1 yes they are all still around..in there place of origin. And anumber of vendors as well.
2 I think you could recreate most of the flavors and highs from long worked varieties. Time, luck and numbers is what it would take.
I have a few, not enough, the effects in some, are mellow. While others are devestating and could hold their own in todays heavily worked varieties. I will in the near future obtain most of the available sat. From as many different vendors as possible. Then the work begins in making f generations while selecting for superior individuals. That will not be in the near future
Great luck to you bud.
Peace
I have great confidence that you would create some really impressive standouts from the crowd. If you then ripped a page from the story of livestock domestication and inbred repeatedly for desired traits, you'd be knocking on the door of a whole new subcategory, with as much uniqueness to its makeup and profiles as 'sativa', 'indica' or 'kush'.
The only limits would be the traits you're breeding back for and how many generations to do it.

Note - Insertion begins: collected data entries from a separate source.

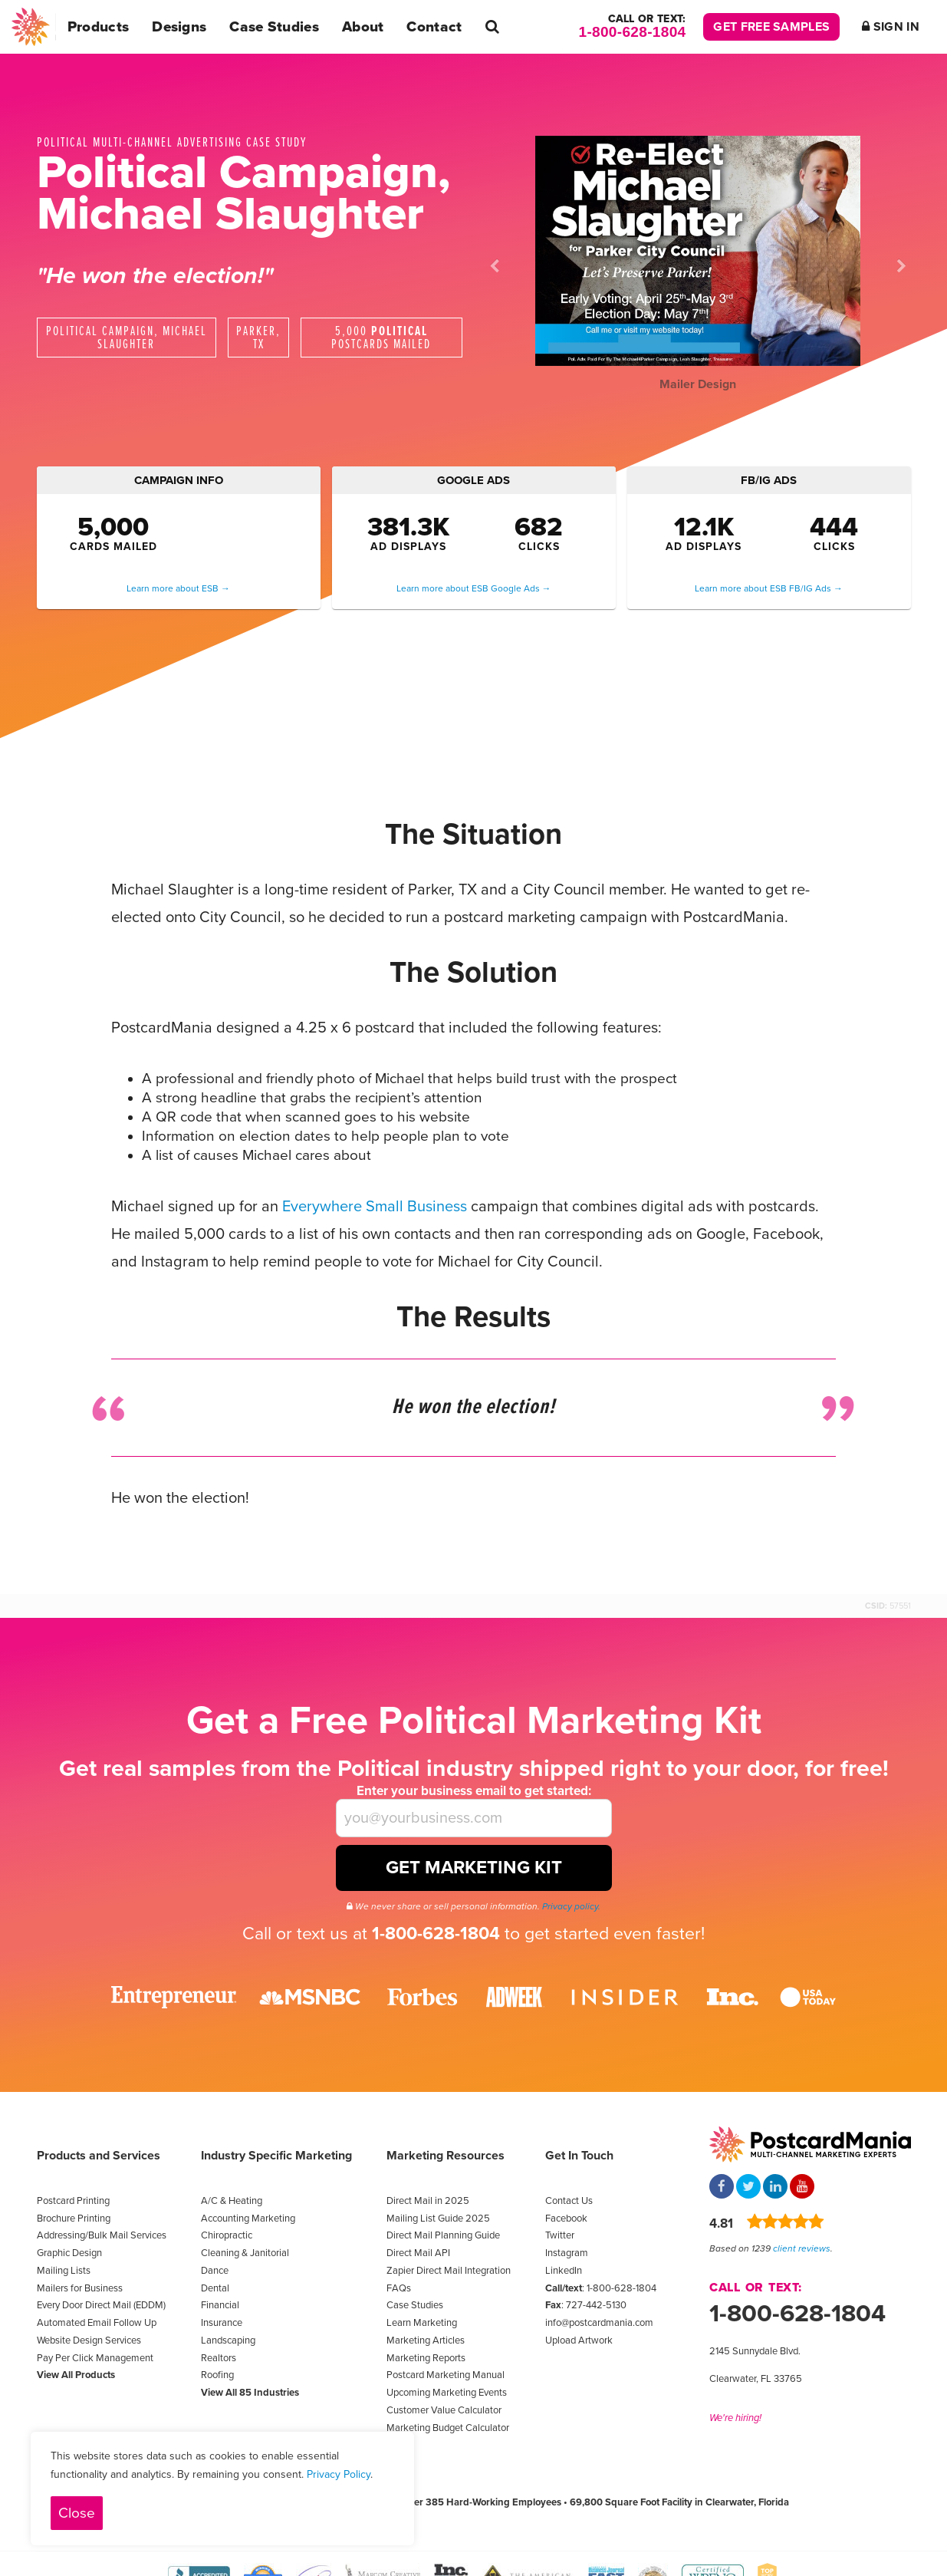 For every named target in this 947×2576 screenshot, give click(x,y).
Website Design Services (89, 2340)
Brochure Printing (73, 2218)
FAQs (398, 2288)
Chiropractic (226, 2235)
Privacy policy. (571, 1906)
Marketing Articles (425, 2340)
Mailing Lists (63, 2271)
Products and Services (98, 2155)
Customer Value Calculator (443, 2410)
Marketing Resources (445, 2155)
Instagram (566, 2253)
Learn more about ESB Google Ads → (473, 588)
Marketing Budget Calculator (447, 2428)
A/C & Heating (231, 2201)
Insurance (221, 2323)
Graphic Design (69, 2253)
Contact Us (569, 2201)
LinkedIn (563, 2271)
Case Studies (274, 26)
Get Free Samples (771, 27)
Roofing (217, 2375)
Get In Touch (579, 2155)
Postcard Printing (73, 2201)
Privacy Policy (338, 2474)
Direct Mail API (418, 2253)
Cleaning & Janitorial (245, 2253)
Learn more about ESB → (178, 588)
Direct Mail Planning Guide (443, 2235)
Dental (215, 2288)
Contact (434, 26)
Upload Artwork (579, 2340)
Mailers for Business (80, 2288)
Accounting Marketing (248, 2218)
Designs (179, 26)
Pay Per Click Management (95, 2358)
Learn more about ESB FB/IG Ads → (769, 588)
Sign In (890, 27)
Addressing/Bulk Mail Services (101, 2235)
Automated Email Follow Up (96, 2323)
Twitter (559, 2235)
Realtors (218, 2358)
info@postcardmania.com (599, 2323)
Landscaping (228, 2340)
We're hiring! (735, 2418)
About (363, 26)
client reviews (801, 2248)
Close (76, 2513)
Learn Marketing (421, 2323)
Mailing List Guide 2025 (438, 2218)
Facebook (566, 2218)
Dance (215, 2271)
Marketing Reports (425, 2358)
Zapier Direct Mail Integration (448, 2271)
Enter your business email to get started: (474, 1791)
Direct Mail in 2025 (427, 2201)
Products (98, 26)
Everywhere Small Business (374, 1206)
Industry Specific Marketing (276, 2155)
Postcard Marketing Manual (445, 2375)
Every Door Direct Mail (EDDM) (101, 2305)
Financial (220, 2305)
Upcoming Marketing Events (446, 2393) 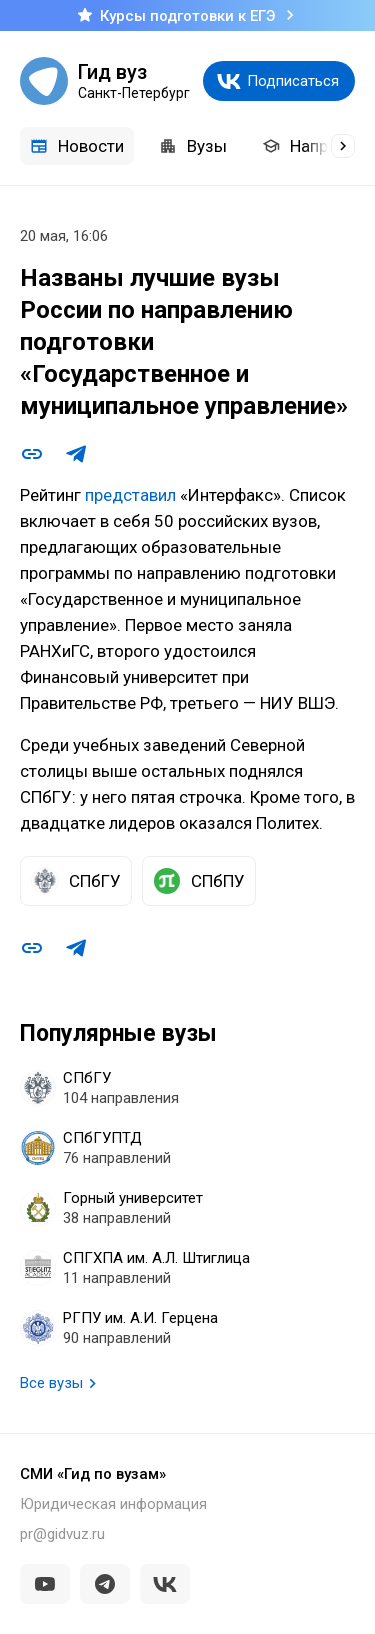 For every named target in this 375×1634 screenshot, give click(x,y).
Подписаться (293, 81)
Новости (77, 146)
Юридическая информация (113, 1504)
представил (130, 495)
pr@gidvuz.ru (62, 1534)
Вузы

I had that Colorado cut of Maui Wowie too, homebrew's assessment was on the money. I was going to add that it got extremely bushy on me, needs a lot of thinning and shaping, and it took for-ev-er to finish. I gave up on it after 12 weeks, I just don't want to wait that long on a crop. That's why I let it go. There was another sativa dominant cut running around Colorado at the same time, though- it was mislabeled as Master Kush when it was sold to me. Anyway, this one finishes in 9 weeks and is better than my old Maui Wowie in every way. I'd love to ID my cut, just to satisfy my curiosity!